The participants involved in the completion of the LISTS tool in this study included a team comprised of one of the principal investigators (SFG), co-investigators (KAW, JDS), one of whom is an implementation scientist (JDS), and the project coordinator (SC). Implementers in the health system who enacted the implementation strategies were regularly consulted regarding LISTS data by members of the LISTS team via email, phone calls, and one-on-one conversations, but did not interact with the LISTS tool or the data entry system. This team has been involved and/or led implementation research studies and all members have familiarity with implementation science terms, theories, and concepts. However, only JDS has formal training in implementation science and thus guided the coding and classification of data elements. All team members contributed to the coding and agreed on the results reported.

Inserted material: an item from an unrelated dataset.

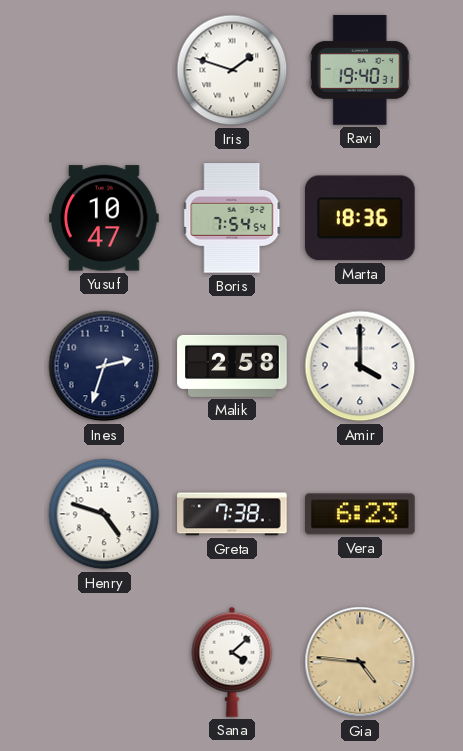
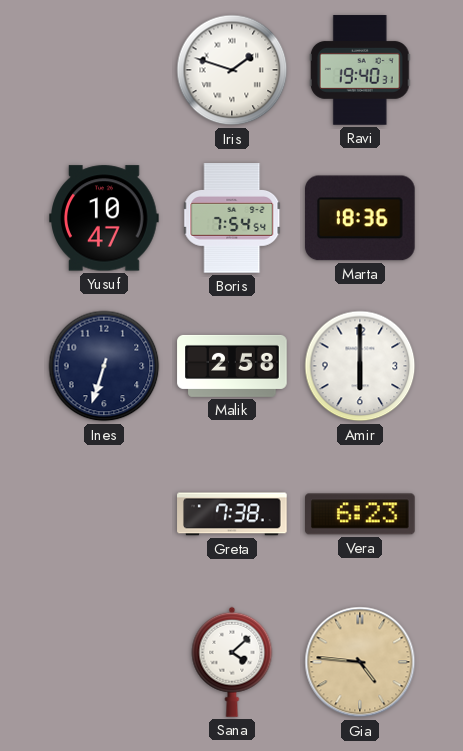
Ines: 2:33 -> 6:33
Amir: 4:00 -> 6:00
Henry: 4:48 -> none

Study design and procedures

The overall study used a cluster randomized, modified stepped wedge design, using a type 2 hybrid effectiveness-implementation approach spanning 4 years (28). This approach allowed for the evaluation of both the cPRO effectiveness as well as the implementation outcomes associated with the implementation strategies. The design leveraged the healthcare system's three geographic and operational regions (Central, North, West) of 32 total clinical units. Regions were pseudo-randomly assigned to the roll-out sequence with 3-month steps. The Central region was the first cluster at the request of system leadership. West and North were then randomly assigned to the second and third spots in the sequence. For each regional cluster, a multicomponent “package” of implementation strategies was used to increase adoption and reach of cPRO. The package consisted primarily of strategies that were system-wide, which were introduced immediately prior to the crossover in the stepped wedge to evaluate their impact on implementation. cPRO usage data prior to the crossover provided an “implementation as usual” comparison.

Longitudinal implementation strategies tracking system (LISTS)

Procedures and content

LISTS was used to track implementation strategy use and modifications. The LISTS team used observation, study records (meeting notes, calendars), and reports from implementers (via in-person, phone, and email inquiry) to document implementation strategy use, modifications, and discontinuations. When modification or discontinuation occurred, these were documented as planned or unplanned, reasons and person involved in the decision were recorded. To increase the accuracy of reporting, LISTS procedures involve the use of a timeline follow-back procedure (29) in which members of the research and implementation teams met every 3 months (quarterly) to complete LISTS, including entry of the data into a relational Research Electronic Data Capture (REDCap) (30) data entry system developed for LISTS. The team reported on strategy use and modifications at the study, region, and clinical unit levels as appropriate.

Data elements and capture

The data elements in LISTS were captured in REDCap, and the framework was drawn from multiple sources with widespread use and familiarity to the field of implementation. First, for strategy specification and reporting, we used the recommendations outlined by Proctor et al. (14). These elements include naming (using language consistent with the existing literature) and defining (operational definitions of the strategy and its discrete components) the strategy; specifying the actor (who enacts the strategy), action (active verb statements concerning the specific actions, steps, or processes), action targets (the strategy's intended target according to a conceptual model or theory), temporality (duration of use and interval or indication for use), dose (how long the strategy takes each time), and the implementation outcome(s) (implementation processes or outcomes likely to be affected).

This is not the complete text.